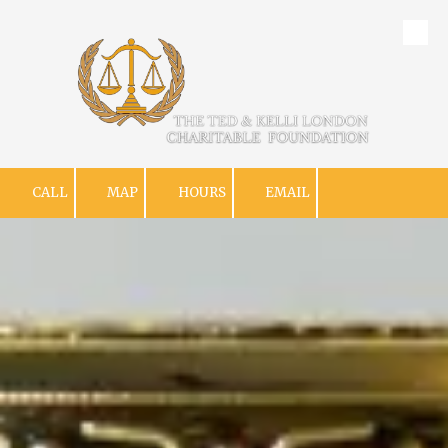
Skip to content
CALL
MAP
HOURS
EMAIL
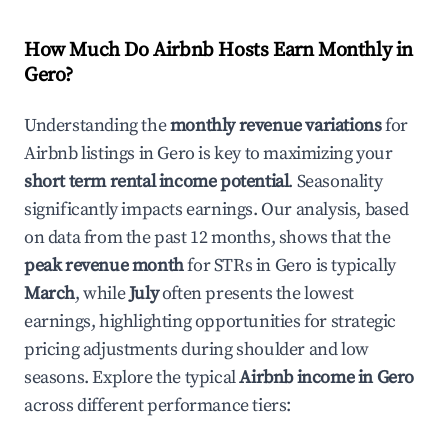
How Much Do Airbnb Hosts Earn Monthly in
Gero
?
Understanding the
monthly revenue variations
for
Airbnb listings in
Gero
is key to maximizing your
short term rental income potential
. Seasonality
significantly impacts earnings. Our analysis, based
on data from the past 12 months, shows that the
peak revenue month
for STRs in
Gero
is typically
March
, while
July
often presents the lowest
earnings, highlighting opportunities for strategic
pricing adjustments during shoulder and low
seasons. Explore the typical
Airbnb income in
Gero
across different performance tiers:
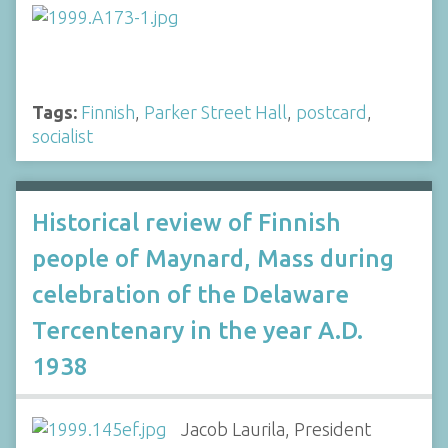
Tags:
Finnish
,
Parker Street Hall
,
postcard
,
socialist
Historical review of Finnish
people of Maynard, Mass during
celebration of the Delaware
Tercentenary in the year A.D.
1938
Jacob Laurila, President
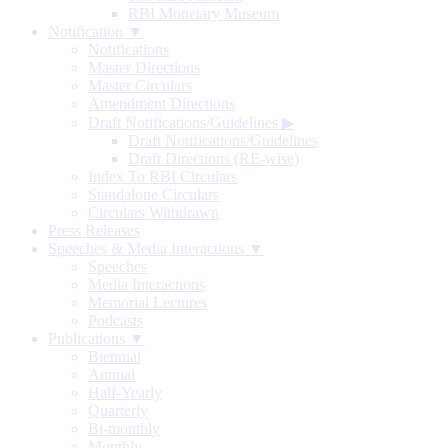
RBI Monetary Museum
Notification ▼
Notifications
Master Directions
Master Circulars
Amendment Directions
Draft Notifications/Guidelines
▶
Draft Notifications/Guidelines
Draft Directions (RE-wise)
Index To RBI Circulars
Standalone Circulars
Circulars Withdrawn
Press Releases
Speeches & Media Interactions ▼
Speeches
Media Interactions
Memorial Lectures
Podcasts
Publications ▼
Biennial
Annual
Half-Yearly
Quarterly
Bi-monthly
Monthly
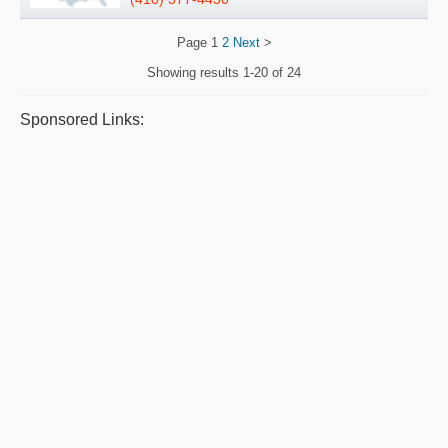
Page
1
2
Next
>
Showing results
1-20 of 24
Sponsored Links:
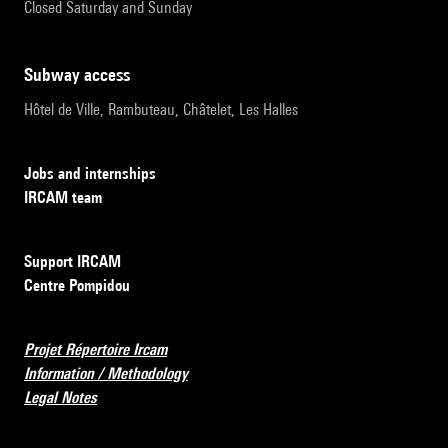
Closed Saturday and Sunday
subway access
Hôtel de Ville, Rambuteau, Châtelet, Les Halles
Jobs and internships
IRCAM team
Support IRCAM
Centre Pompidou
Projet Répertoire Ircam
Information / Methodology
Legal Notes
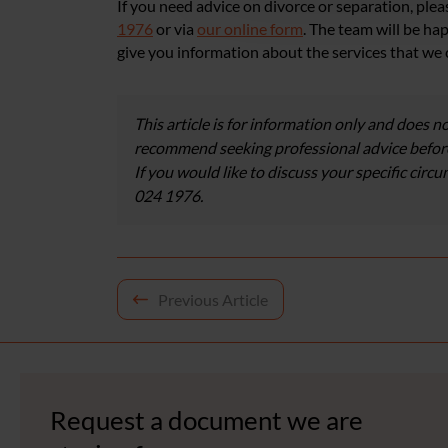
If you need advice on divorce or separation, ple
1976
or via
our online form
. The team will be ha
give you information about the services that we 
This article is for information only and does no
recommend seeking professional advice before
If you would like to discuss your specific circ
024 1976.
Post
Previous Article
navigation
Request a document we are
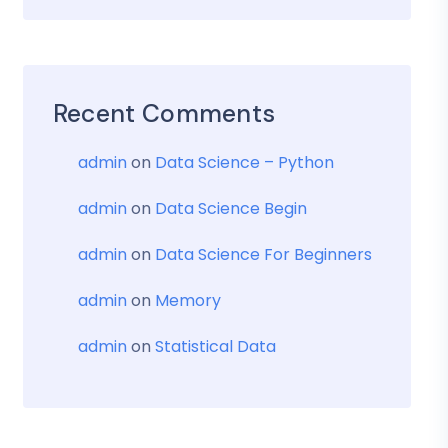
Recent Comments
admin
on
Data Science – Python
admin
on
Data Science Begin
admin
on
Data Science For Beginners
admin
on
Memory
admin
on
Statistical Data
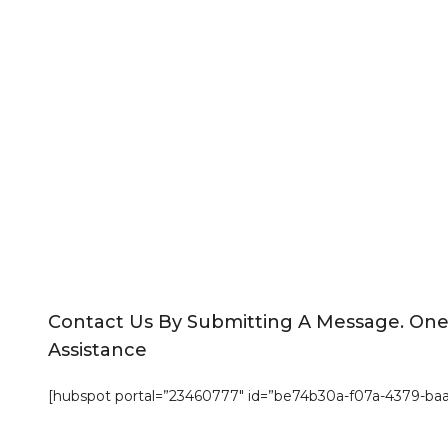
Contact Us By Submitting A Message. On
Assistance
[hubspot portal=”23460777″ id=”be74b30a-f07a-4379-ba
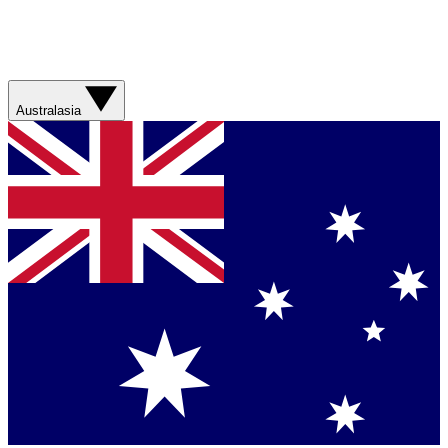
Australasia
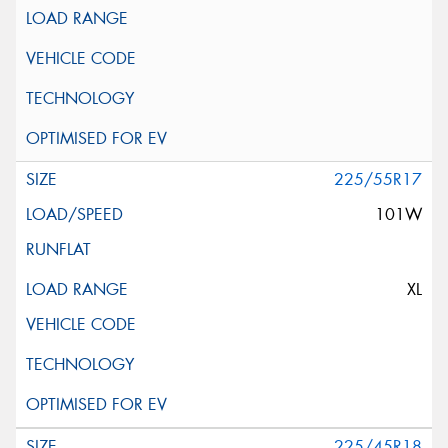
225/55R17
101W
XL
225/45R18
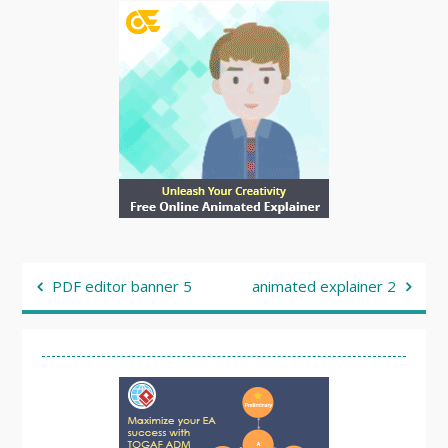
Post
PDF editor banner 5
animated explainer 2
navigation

Work item:
Give again, word for word, every line from the top of the data above to the line holding "Amendment Directions", inclusive, with the pictures left out.

Written answer:
Skip to content
CALL
MAP
HOURS
EMAIL
How Much Do Airbnb Hosts Earn Monthly in
Gero
?
Understanding the
monthly revenue variations
for
Airbnb listings in
Gero
is key to maximizing your
short term rental income potential
. Seasonality
significantly impacts earnings. Our analysis, based
on data from the past 12 months, shows that the
peak revenue month
for STRs in
Gero
is typically
March
, while
July
often presents the lowest
earnings, highlighting opportunities for strategic
pricing adjustments during shoulder and low
seasons. Explore the typical
Airbnb income in
Gero
across different performance tiers:
Tags:
Finnish
,
Parker Street Hall
,
postcard
,
socialist
Historical review of Finnish
people of Maynard, Mass during
celebration of the Delaware
Tercentenary in the year A.D.
1938
Jacob Laurila, President
RBI Monetary Museum
Notification ▼
Notifications
Master Directions
Master Circulars
Amendment Directions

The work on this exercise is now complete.